Robyn Webster (Christchurch) is primarily a sculptor and printmaker, although she has worked since her first exhibition, in other disciplines including painting and performance. She teaches senior painting at secondary level, but in recent years has devoted increasing energy to her own art practice, particularly using harakeke (flax fibre) for both sculptures and creation of shapes and motifs in printmaking, especially monoprints.

Her monotypes also employ other natural materials for imprinting shapes – such as the giant puka leaf. Suggestions of cell structures, protective woman figures, house shapes and perhaps bloodlines, flow through her work.

Recent Works

Robyn Webster (Christchurch) brings the tradition of handmade artefacts and natural materials into contemporary fine art practice, most notably with her use of Industrialised Harakeke (flax) fibre both in the creation of her unique sculptures and for her semi-abstracted monoprints.

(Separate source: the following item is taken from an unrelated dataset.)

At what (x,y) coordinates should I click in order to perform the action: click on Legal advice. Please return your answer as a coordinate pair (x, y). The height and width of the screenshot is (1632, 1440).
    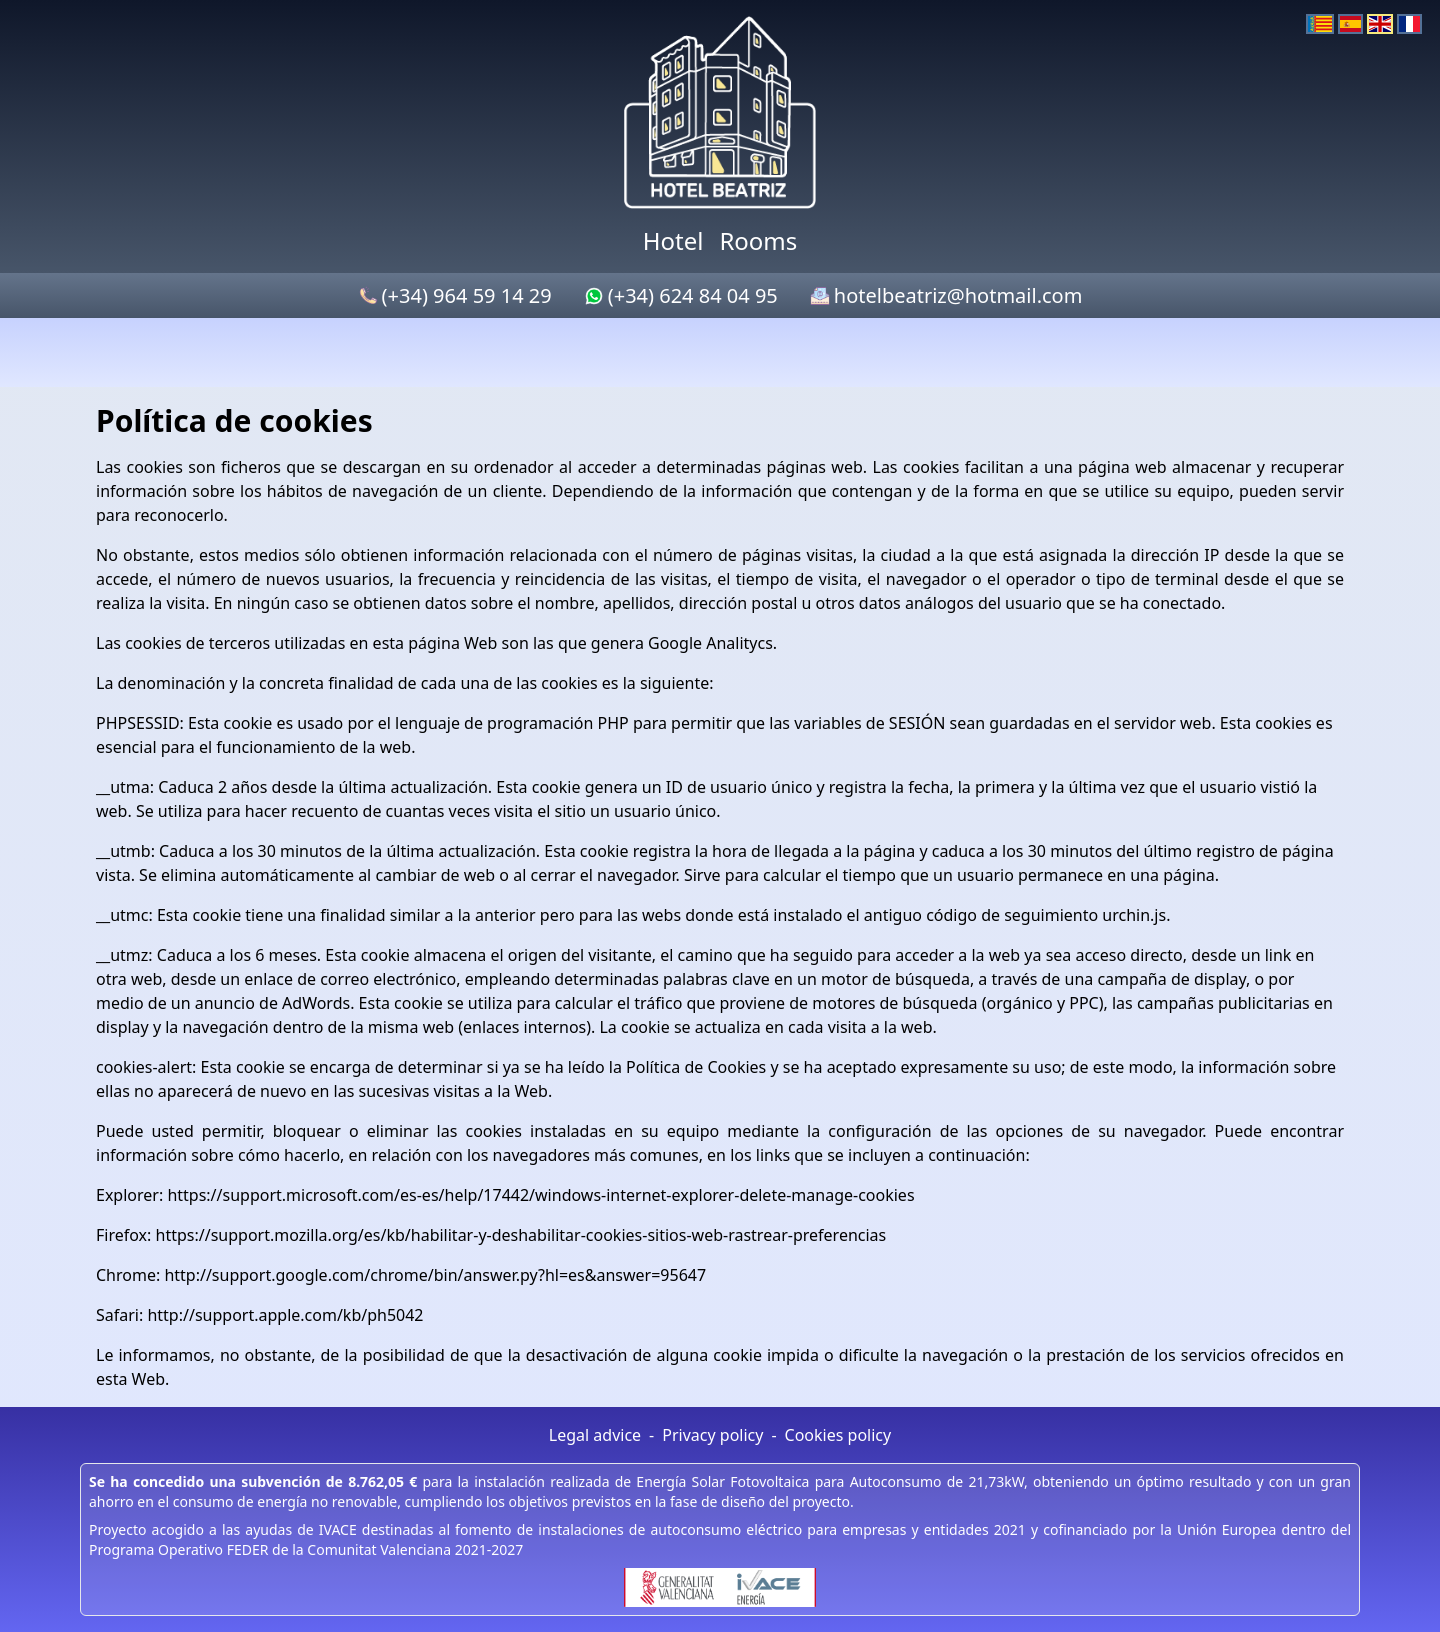     Looking at the image, I should click on (595, 1435).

The figure is a recurring motif, but her emphasis in the river works is on the relationship with the natural environment and commitment to its protection. She entwines the concepts and expression by using natural locally sourced materials like harakeke (flax) fibre and leaf forms to imprint vessel forms and figures, bringing the tradition of handmade artefacts into contemporary fine art practice. Those natural materials suggest looking to indigenous tradition for a more natural connection to the environment; in these new works in ink on paper Webster brings her figures into a water environment, the source of life. She creates the figures of harakeke fibre and imprints them, here within braided forms evoking the fragile rivers of Canterbury, at the same time are like floating woven forms in the deep blue green space. Her figures are evolving too, from striding strength into a kind of whale woman, at home in the water.

 

More About the Artist

The concept of womanhood evolves within her work – from being a woman, making art as a woman, to concepts of woman as home, world as home, and of protecting the natural world. Thus her work is also about sustainability, both in terms of the earth, and all the associations of ‘woman’.